John Allen Muhammad's execution for the sniper shootings should be relatively swift, the Norfolk Virginian-Pilot says. The commonwealth of Virginia executes condemned prisoners faster than any other state, and its courts uphold death sentences more often than those anywhere else. If he loses all appeals, Muhammad may choose between death by lethal injection and electrocution.
The biggest legal question may be whether Virginia's new anti-terrorism death-penalty statute passes constitutional muster. Muhammad will join 27 others on Virginia's death row, located at Sussex I State Prison in Waverly. The death chamber is in the Greensville Correctional Center in nearby Jarratt.
In Virginia, Muhammad stands little chance of sustaining endless appeals. In Florida, Gary Alvord has been on death row since 1974 for a triple murder. He is the longest-serving death-row inmate in the country.

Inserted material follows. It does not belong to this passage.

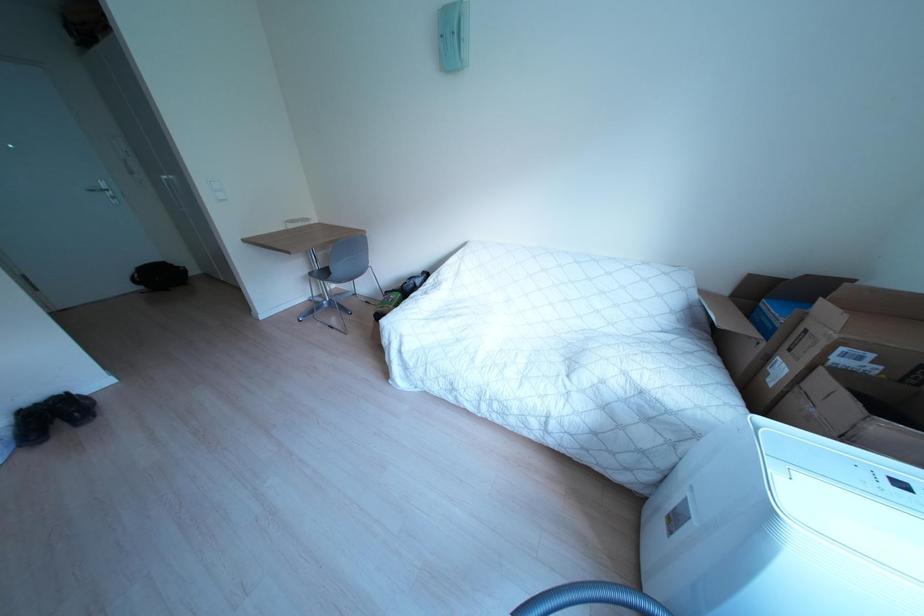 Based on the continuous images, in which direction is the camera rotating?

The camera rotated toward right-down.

The Death Penalty Information Center in Washington, D.C., says Virginia's death-row inmates average five years from sentence to execution. The national average among the 38 states that allow capital punishment is 10 years. “In states that regularly carry out executions, Virginia is by far the fastest,” said Richard Dieter, center director.
The Richmond Times-Dispatch says Muhammad could be executed in three to four years, if the case proceeds smoothly through state and federal courts without setbacks that can add years or that Muhammad does not abandon his appeals, as some on death row do, shortening the process.
His chances of a successful appeal, based on history, are slim. Of 136 death sentences imposed in Virginia courts from 1977 to 2001, 61 percent have been carried out – a rate nearly twice as high as the next nearest state, the Times-Dispatch says.
The Virginian Pilot reports that The Virginia Supreme Court reverses fewer death cases than any other state appeals court in the country, said a recent study by Columbia University. Defendants are stymied by strict rules that prohibit excessive delays and the introduction of new evidence other than DNA.
Assuming that the judge in the Muhammad case upholds the death sentence, the Virginia Supreme Court reviews all death sentences, including the trial judge's evidentiary rulings and jury instructions. Under a subsequent habeas corpus review, the Virginia Supreme Court gets the case again and reviews constitutional issues, such as the state's new anti-terrorism death-penalty law.
In a third stage, a federal habeas corpus case, a federal judge in Norfolk will hear arguments about constitutional issues. That decision is reviewed by the 4th U.S. Circuit Court of Appeals in Richmond and then again by the U.S. Supreme Court.
The next inmate scheduled to be executed in Virginia is James E. Reid, who was sentenced to die for a 1996 murder and attempted rape. His date is Dec. 18.